START DATA SECTION
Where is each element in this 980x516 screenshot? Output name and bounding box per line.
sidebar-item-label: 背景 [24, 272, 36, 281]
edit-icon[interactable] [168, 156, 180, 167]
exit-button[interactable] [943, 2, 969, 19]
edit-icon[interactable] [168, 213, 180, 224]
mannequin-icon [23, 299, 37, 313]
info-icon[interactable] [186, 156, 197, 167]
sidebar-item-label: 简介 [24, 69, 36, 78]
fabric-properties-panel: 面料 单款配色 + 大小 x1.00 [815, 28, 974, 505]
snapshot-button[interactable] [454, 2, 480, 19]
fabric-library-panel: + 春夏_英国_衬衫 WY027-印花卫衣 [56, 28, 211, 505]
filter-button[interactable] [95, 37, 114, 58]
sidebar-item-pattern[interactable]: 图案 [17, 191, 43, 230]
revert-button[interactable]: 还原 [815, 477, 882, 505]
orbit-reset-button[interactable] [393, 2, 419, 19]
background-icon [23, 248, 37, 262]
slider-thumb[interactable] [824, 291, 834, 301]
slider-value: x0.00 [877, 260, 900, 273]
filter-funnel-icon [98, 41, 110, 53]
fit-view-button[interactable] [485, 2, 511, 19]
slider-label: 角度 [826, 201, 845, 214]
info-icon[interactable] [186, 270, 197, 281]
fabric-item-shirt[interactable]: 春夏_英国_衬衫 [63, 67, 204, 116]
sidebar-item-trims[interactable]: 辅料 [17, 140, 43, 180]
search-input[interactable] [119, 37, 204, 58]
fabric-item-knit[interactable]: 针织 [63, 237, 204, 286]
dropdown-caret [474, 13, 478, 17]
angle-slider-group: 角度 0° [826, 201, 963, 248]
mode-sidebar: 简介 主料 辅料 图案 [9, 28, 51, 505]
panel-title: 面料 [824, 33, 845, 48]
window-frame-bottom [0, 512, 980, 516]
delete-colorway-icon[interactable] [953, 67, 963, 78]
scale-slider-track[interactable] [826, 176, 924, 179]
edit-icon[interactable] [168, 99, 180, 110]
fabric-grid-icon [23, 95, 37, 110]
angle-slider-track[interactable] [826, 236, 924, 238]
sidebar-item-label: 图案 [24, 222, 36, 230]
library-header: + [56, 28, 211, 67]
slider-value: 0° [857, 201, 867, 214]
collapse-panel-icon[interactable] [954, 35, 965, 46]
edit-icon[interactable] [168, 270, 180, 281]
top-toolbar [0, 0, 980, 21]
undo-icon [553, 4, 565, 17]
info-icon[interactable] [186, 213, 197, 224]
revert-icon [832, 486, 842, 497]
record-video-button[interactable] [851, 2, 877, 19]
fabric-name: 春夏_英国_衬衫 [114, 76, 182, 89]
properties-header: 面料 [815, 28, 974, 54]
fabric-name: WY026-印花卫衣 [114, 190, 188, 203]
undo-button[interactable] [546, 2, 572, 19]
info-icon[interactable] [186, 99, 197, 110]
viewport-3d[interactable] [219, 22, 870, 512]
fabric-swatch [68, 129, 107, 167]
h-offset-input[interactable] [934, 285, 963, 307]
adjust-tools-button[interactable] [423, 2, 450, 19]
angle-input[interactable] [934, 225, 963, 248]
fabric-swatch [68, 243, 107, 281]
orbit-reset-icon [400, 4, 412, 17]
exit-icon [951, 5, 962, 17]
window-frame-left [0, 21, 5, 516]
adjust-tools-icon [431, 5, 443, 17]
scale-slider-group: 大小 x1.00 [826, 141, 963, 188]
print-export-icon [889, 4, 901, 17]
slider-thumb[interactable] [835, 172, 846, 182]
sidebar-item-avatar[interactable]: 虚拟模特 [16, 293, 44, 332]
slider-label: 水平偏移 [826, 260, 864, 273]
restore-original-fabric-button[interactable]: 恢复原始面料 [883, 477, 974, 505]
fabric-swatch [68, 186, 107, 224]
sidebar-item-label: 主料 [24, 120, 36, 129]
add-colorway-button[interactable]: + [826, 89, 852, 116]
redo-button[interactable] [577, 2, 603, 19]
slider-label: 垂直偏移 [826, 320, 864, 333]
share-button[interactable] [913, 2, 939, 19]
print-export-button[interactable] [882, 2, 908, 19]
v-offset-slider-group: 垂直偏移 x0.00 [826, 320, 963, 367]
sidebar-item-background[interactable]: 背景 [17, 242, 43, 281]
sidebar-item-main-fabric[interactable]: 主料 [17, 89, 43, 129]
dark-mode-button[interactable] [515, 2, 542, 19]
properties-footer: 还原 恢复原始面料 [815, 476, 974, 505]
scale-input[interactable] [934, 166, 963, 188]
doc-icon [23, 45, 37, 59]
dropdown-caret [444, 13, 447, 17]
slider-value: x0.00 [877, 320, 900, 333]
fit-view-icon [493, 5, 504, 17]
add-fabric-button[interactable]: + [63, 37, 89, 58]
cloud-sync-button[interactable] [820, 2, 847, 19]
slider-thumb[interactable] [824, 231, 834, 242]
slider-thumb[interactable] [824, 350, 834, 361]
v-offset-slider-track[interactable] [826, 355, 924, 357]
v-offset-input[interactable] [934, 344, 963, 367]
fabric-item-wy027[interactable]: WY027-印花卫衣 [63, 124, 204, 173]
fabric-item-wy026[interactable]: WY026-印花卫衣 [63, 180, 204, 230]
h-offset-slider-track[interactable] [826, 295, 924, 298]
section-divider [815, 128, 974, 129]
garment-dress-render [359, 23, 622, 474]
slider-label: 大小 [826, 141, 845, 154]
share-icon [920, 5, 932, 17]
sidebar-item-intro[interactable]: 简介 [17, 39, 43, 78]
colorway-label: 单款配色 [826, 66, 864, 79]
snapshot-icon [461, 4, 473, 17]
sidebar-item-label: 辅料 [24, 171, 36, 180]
END DATA SECTION
### WHAT YOU WILL DO
Exact copies of all the lines above are required.

### REPLY TO THE TASK
Where is each element in this 980x516 screenshot? Output name and bounding box per line.
sidebar-item-label: 背景 [24, 272, 36, 281]
edit-icon[interactable] [168, 156, 180, 167]
exit-button[interactable] [943, 2, 969, 19]
edit-icon[interactable] [168, 213, 180, 224]
mannequin-icon [23, 299, 37, 313]
info-icon[interactable] [186, 156, 197, 167]
sidebar-item-label: 简介 [24, 69, 36, 78]
fabric-properties-panel: 面料 单款配色 + 大小 x1.00 [815, 28, 974, 505]
snapshot-button[interactable] [454, 2, 480, 19]
fabric-library-panel: + 春夏_英国_衬衫 WY027-印花卫衣 [56, 28, 211, 505]
filter-button[interactable] [95, 37, 114, 58]
sidebar-item-pattern[interactable]: 图案 [17, 191, 43, 230]
revert-button[interactable]: 还原 [815, 477, 882, 505]
orbit-reset-button[interactable] [393, 2, 419, 19]
background-icon [23, 248, 37, 262]
slider-thumb[interactable] [824, 291, 834, 301]
slider-value: x0.00 [877, 260, 900, 273]
filter-funnel-icon [98, 41, 110, 53]
fit-view-button[interactable] [485, 2, 511, 19]
slider-label: 角度 [826, 201, 845, 214]
info-icon[interactable] [186, 270, 197, 281]
fabric-item-shirt[interactable]: 春夏_英国_衬衫 [63, 67, 204, 116]
sidebar-item-trims[interactable]: 辅料 [17, 140, 43, 180]
search-input[interactable] [119, 37, 204, 58]
fabric-item-knit[interactable]: 针织 [63, 237, 204, 286]
dropdown-caret [474, 13, 478, 17]
angle-slider-group: 角度 0° [826, 201, 963, 248]
mode-sidebar: 简介 主料 辅料 图案 [9, 28, 51, 505]
panel-title: 面料 [824, 33, 845, 48]
window-frame-bottom [0, 512, 980, 516]
delete-colorway-icon[interactable] [953, 67, 963, 78]
scale-slider-track[interactable] [826, 176, 924, 179]
edit-icon[interactable] [168, 99, 180, 110]
fabric-grid-icon [23, 95, 37, 110]
angle-slider-track[interactable] [826, 236, 924, 238]
sidebar-item-label: 图案 [24, 222, 36, 230]
library-header: + [56, 28, 211, 67]
slider-value: 0° [857, 201, 867, 214]
collapse-panel-icon[interactable] [954, 35, 965, 46]
edit-icon[interactable] [168, 270, 180, 281]
top-toolbar [0, 0, 980, 21]
undo-icon [553, 4, 565, 17]
info-icon[interactable] [186, 213, 197, 224]
revert-icon [832, 486, 842, 497]
record-video-button[interactable] [851, 2, 877, 19]
fabric-name: 春夏_英国_衬衫 [114, 76, 182, 89]
properties-header: 面料 [815, 28, 974, 54]
fabric-name: WY026-印花卫衣 [114, 190, 188, 203]
undo-button[interactable] [546, 2, 572, 19]
info-icon[interactable] [186, 99, 197, 110]
viewport-3d[interactable] [219, 22, 870, 512]
fabric-swatch [68, 129, 107, 167]
h-offset-input[interactable] [934, 285, 963, 307]
adjust-tools-button[interactable] [423, 2, 450, 19]
angle-input[interactable] [934, 225, 963, 248]
fabric-swatch [68, 243, 107, 281]
orbit-reset-icon [400, 4, 412, 17]
exit-icon [951, 5, 962, 17]
window-frame-left [0, 21, 5, 516]
adjust-tools-icon [431, 5, 443, 17]
scale-slider-group: 大小 x1.00 [826, 141, 963, 188]
print-export-icon [889, 4, 901, 17]
slider-thumb[interactable] [835, 172, 846, 182]
sidebar-item-avatar[interactable]: 虚拟模特 [16, 293, 44, 332]
slider-label: 水平偏移 [826, 260, 864, 273]
restore-original-fabric-button[interactable]: 恢复原始面料 [883, 477, 974, 505]
fabric-swatch [68, 186, 107, 224]
sidebar-item-label: 主料 [24, 120, 36, 129]
add-colorway-button[interactable]: + [826, 89, 852, 116]
redo-button[interactable] [577, 2, 603, 19]
slider-label: 垂直偏移 [826, 320, 864, 333]
share-button[interactable] [913, 2, 939, 19]
print-export-button[interactable] [882, 2, 908, 19]
v-offset-slider-group: 垂直偏移 x0.00 [826, 320, 963, 367]
sidebar-item-background[interactable]: 背景 [17, 242, 43, 281]
sidebar-item-main-fabric[interactable]: 主料 [17, 89, 43, 129]
dark-mode-button[interactable] [515, 2, 542, 19]
properties-footer: 还原 恢复原始面料 [815, 476, 974, 505]
scale-input[interactable] [934, 166, 963, 188]
doc-icon [23, 45, 37, 59]
dropdown-caret [444, 13, 447, 17]
slider-value: x0.00 [877, 320, 900, 333]
fit-view-icon [493, 5, 504, 17]
add-fabric-button[interactable]: + [63, 37, 89, 58]
cloud-sync-button[interactable] [820, 2, 847, 19]
slider-thumb[interactable] [824, 231, 834, 242]
slider-thumb[interactable] [824, 350, 834, 361]
v-offset-slider-track[interactable] [826, 355, 924, 357]
v-offset-input[interactable] [934, 344, 963, 367]
fabric-item-wy027[interactable]: WY027-印花卫衣 [63, 124, 204, 173]
fabric-item-wy026[interactable]: WY026-印花卫衣 [63, 180, 204, 230]
h-offset-slider-track[interactable] [826, 295, 924, 298]
section-divider [815, 128, 974, 129]
garment-dress-render [359, 23, 622, 474]
slider-label: 大小 [826, 141, 845, 154]
share-icon [920, 5, 932, 17]
sidebar-item-intro[interactable]: 简介 [17, 39, 43, 78]
colorway-label: 单款配色 [826, 66, 864, 79]
snapshot-icon [461, 4, 473, 17]
sidebar-item-label: 辅料 [24, 171, 36, 180]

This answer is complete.